* **Work item**
Each record should be given again exactly as it appears, with no image included.

[Collection entries]
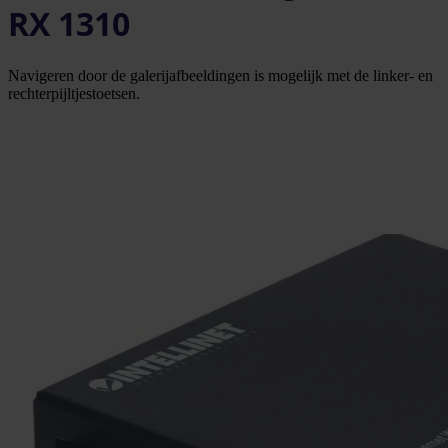
RX 1310
Navigeren door de galerijafbeeldingen is mogelijk met de linker- en
rechterpijltjestoetsen.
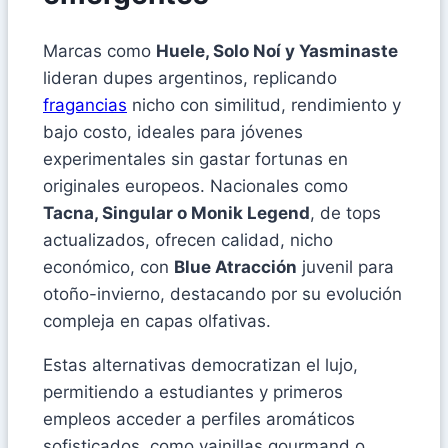
Marcas como
Huele, Solo Noí y Yasminaste
lideran dupes argentinos, replicando
fragancias
nicho con similitud, rendimiento y
bajo costo, ideales para jóvenes
experimentales sin gastar fortunas en
originales europeos. Nacionales como
Tacna, Singular o Monik Legend
, de tops
actualizados, ofrecen calidad, nicho
económico, con
Blue Atracción
juvenil para
otoño-invierno, destacando por su evolución
compleja en capas olfativas.
Estas alternativas democratizan el lujo,
permitiendo a estudiantes y primeros
empleos acceder a perfiles aromáticos
sofisticados, como vainillas gourmand o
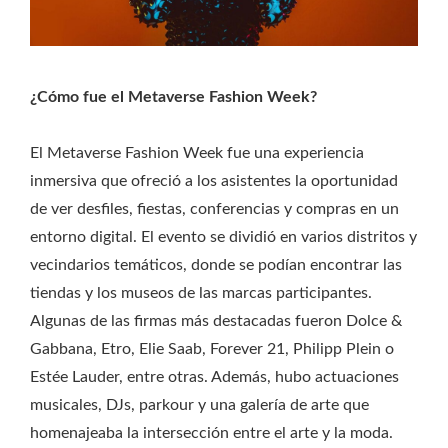
¿Cómo fue el Metaverse Fashion Week?
El Metaverse Fashion Week fue una experiencia
inmersiva que ofreció a los asistentes la oportunidad
de ver desfiles, fiestas, conferencias y compras en un
entorno digital. El evento se dividió en varios distritos y
vecindarios temáticos, donde se podían encontrar las
tiendas y los museos de las marcas participantes.
Algunas de las firmas más destacadas fueron Dolce &
Gabbana, Etro, Elie Saab, Forever 21, Philipp Plein o
Estée Lauder, entre otras. Además, hubo actuaciones
musicales, DJs, parkour y una galería de arte que
homenajeaba la intersección entre el arte y la moda.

* **Result for this task**
RX 1310
Navigeren door de galerijafbeeldingen is mogelijk met de linker- en
rechterpijltjestoetsen.
Marcas como
Huele, Solo Noí y Yasminaste
lideran dupes argentinos, replicando
fragancias
nicho con similitud, rendimiento y
bajo costo, ideales para jóvenes
experimentales sin gastar fortunas en
originales europeos. Nacionales como
Tacna, Singular o Monik Legend
, de tops
actualizados, ofrecen calidad, nicho
económico, con
Blue Atracción
juvenil para
otoño-invierno, destacando por su evolución
compleja en capas olfativas.
Estas alternativas democratizan el lujo,
permitiendo a estudiantes y primeros
empleos acceder a perfiles aromáticos
sofisticados, como vainillas gourmand o
¿Cómo fue el Metaverse Fashion Week?
El Metaverse Fashion Week fue una experiencia
inmersiva que ofreció a los asistentes la oportunidad
de ver desfiles, fiestas, conferencias y compras en un
entorno digital. El evento se dividió en varios distritos y
vecindarios temáticos, donde se podían encontrar las
tiendas y los museos de las marcas participantes.
Algunas de las firmas más destacadas fueron Dolce &
Gabbana, Etro, Elie Saab, Forever 21, Philipp Plein o
Estée Lauder, entre otras. Además, hubo actuaciones
musicales, DJs, parkour y una galería de arte que
homenajeaba la intersección entre el arte y la moda.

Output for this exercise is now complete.